🔄 Updated 21 Jun 2026
Northern food in Lampang has a quiet charm because it hasn't really been turned into a tourist product. Many of these are family-run shops inside someone's home, open for decades, selling mostly to people in the neighborhood — so the flavors are still the ones locals grew up with. If you come to Lampang and want genuine Northern food, you don't have to go far. You just need to know which shop is known for what.
Khao Soi — what Lampang locals eat for breakfast
Lampang khao soi differs a little from the Chiang Mai version: many shops here make the broth richer and more heavily spiced. You eat it with pickled greens, shallots and old-style chili fried in oil. The famous spots usually sell from morning into the afternoon and then run out.
Khao Soi Pa Boon
A home-yard shop in the Wang Mo area, open for more than 30 years, and the first name Lampang locals think of when khao soi comes up. The fresh coconut broth is rich and fragrant with curry paste, and the tender beef tendon is what keeps people coming back. The bowls are small but the flavor is deep — go late and you risk it being sold out.
Khao Soi Mae Kham Saen
A plain, no-frills shop, but the flavor lands on both fragrance and richness. The chicken is very tender, served with the usual pickled greens, shallots and chili oil. It's a place neighborhood regulars stop at for breakfast.
Khao Soi Boon Yuen
An old shop that's been going for over 50 years. Besides the coconut khao soi, you can order pork satay and pork-topped toast alongside. It's the kind of place Lampang parents have been bringing their kids since childhood.
Khao Soi O-Ma
A well-known khao soi in town with a fragrant, mellow broth and a middle-of-the-road flavor that's easy to eat — good if you're not yet used to bold Northern flavors. Starts at 50 baht a bowl and easy to find in the city center.
Tip
Most of the famous khao soi shops in Lampang sell out before 2pm. If you want a standout like Pa Boon, getting there before noon is the safer bet — and many shops take cash only, so bring small bills.
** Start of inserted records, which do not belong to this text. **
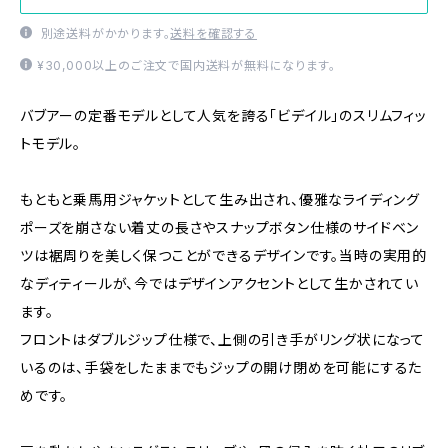
別途送料がかかります。
送料を確認する
¥30,000以上のご注文で国内送料が無料になります。
バブアーの定番モデルとして人気を誇る「ビデイル」のスリムフィッ
トモデル。
もともと乗馬用ジャケットとして生み出され、優雅なライディング
ポーズを崩さない着丈の長さやスナップボタン仕様のサイドベン
ツは裾周りを美しく保つことができるデザインです。当時の実用的
なディティールが、今ではデザインアクセントとして生かされてい
ます。
フロントはダブルジップ仕様で、上側の引き手がリング状になって
いるのは、手袋をしたままでもジップの開け閉めを可能にするた
めです。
Want to taste deeper? Try a Lampang food tour or cooking class
Half a day with a local who knows the lanes — or cooking a dish yourself — teaches you more than just eating. Book ahead on Klook or GetYourGuide.
Khanom Jeen Nam Ngiao — a gentle sour broth from ngiao flowers
Nam ngiao is an orange-hued broth with a gentle sourness from tomatoes and dried ngiao (kapok) flowers, ladled over rice noodles and eaten with pork crackling and fresh vegetables. It's an everyday breakfast for Northern people, and Lampang has several old nam ngiao shops where no two taste quite alike.
Jor Nguan Khanom Jeen & Miang Kham
A home-yard shop behind Central, decorated in an old-Lampang retro style. It's known for khanom jeen nam ngiao and miang kham, and has a full spread of other Northern dishes too — larb khua, gaeng om, gaeng hanglay, nam prik ong. The flavors aren't too sharp and it's a comfortable place to sit.
Khanom Jeen Pa Boon Sri
A small shop near Kad Kong Ta, close to Ratsadaphisek Bridge. Khanom jeen nam ngiao is 40 baht a bowl — homey, with a rounded sourness. A good stop while you're wandering the old-town quarter.
Kin Lam Nam Ngiao
A nam ngiao shop in the Chomphu area where locals stop in regularly. The broth is loaded with ingredients, and you can have it over rice noodles or over wheat noodles. It's an out-of-center spot that's worth the drive.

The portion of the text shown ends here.